[Stored data entries]
=== Section Start ===

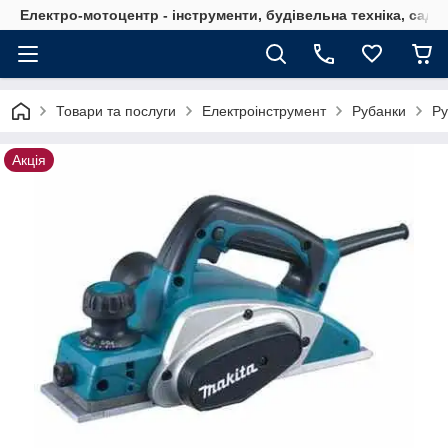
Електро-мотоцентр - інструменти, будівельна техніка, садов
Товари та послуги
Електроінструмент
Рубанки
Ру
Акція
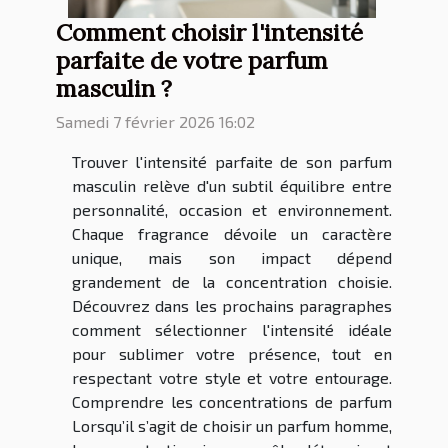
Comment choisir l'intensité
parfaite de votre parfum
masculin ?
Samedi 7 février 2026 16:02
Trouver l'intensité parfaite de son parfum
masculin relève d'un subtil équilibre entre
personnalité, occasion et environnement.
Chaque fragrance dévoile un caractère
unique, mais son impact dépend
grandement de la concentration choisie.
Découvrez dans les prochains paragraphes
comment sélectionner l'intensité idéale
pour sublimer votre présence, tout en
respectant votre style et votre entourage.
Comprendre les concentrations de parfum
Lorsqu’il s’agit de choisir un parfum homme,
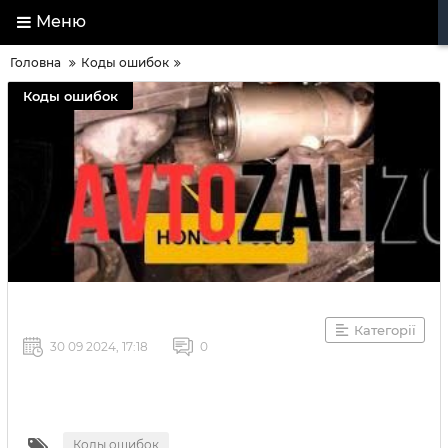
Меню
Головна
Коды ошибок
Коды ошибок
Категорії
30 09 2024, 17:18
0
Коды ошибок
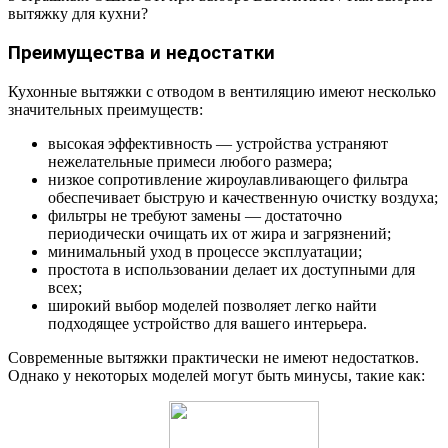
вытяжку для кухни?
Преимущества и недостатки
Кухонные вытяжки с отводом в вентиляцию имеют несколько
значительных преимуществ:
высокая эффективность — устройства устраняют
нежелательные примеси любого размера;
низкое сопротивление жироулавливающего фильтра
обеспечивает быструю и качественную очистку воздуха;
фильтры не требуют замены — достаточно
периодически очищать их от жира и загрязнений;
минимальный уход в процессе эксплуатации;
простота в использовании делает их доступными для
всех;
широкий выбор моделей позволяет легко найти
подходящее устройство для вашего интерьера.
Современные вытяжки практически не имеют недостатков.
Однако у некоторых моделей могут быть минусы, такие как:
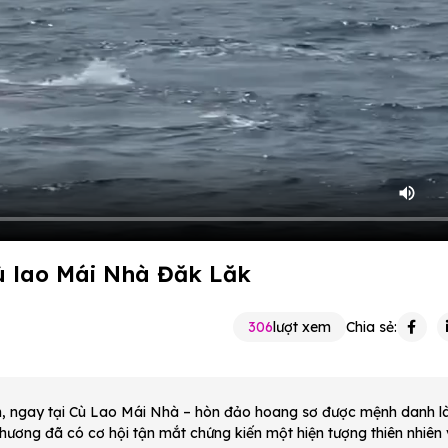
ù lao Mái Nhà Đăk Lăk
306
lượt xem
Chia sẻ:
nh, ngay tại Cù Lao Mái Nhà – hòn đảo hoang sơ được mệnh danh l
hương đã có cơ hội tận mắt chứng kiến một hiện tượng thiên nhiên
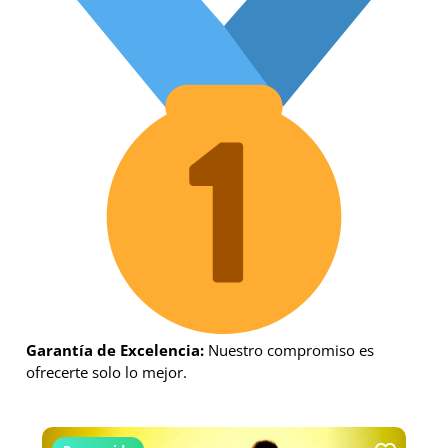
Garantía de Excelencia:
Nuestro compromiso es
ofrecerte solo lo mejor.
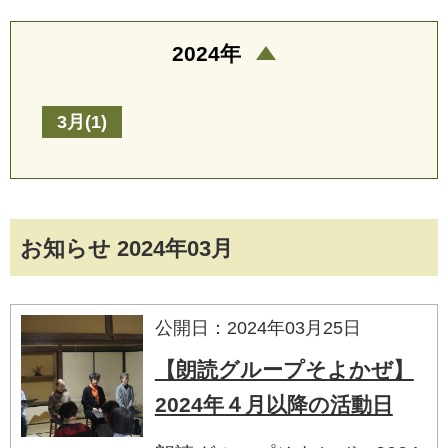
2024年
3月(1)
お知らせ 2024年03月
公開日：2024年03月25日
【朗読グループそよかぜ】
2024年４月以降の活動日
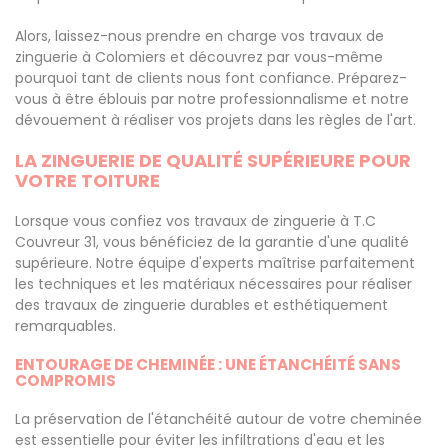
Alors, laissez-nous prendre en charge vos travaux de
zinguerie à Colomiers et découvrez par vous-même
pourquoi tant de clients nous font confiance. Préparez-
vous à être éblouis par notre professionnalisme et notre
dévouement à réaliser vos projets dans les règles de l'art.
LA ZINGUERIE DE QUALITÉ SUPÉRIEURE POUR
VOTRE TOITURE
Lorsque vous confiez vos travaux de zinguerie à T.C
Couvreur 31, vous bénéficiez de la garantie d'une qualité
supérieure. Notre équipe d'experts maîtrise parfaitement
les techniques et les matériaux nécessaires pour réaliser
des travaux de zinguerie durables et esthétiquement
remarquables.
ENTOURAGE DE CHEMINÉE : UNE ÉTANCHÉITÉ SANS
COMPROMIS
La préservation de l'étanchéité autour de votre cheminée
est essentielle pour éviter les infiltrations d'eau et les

=== Section End ===
=== Section Start ===

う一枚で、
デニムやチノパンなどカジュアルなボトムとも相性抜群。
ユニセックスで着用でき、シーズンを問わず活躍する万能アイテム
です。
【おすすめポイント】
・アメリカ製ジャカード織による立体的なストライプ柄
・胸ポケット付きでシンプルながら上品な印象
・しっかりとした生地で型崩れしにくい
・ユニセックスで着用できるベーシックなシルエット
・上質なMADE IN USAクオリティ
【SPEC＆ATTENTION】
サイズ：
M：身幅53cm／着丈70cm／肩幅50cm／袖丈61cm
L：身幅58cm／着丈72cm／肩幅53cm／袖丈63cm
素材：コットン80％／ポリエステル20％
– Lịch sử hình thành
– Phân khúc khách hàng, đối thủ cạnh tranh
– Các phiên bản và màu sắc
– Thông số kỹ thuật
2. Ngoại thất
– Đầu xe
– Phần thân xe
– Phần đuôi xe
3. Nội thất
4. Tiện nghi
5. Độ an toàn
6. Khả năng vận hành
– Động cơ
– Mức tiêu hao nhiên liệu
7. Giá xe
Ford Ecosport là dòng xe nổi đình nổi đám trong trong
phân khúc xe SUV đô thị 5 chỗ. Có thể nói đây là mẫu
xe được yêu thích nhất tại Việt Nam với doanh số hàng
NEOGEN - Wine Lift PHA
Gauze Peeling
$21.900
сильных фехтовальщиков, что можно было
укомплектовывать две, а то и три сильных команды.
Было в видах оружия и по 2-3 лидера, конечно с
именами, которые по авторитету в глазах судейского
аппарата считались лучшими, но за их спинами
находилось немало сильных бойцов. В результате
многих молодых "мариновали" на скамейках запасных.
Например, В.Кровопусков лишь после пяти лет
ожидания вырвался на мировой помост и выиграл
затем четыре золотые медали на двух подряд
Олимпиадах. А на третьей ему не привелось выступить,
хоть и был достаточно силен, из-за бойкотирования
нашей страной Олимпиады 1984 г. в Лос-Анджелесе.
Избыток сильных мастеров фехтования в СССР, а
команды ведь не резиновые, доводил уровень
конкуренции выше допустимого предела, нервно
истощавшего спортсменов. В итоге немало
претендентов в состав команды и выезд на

=== Section End ===

Task objective - Which lines in the records above contain the word "vous"? Return each of them.

Response for this exercise -
zinguerie à Colomiers et découvrez par vous-même
vous à être éblouis par notre professionnalisme et notre
Lorsque vous confiez vos travaux de zinguerie à T.C
Couvreur 31, vous bénéficiez de la garantie d'une qualité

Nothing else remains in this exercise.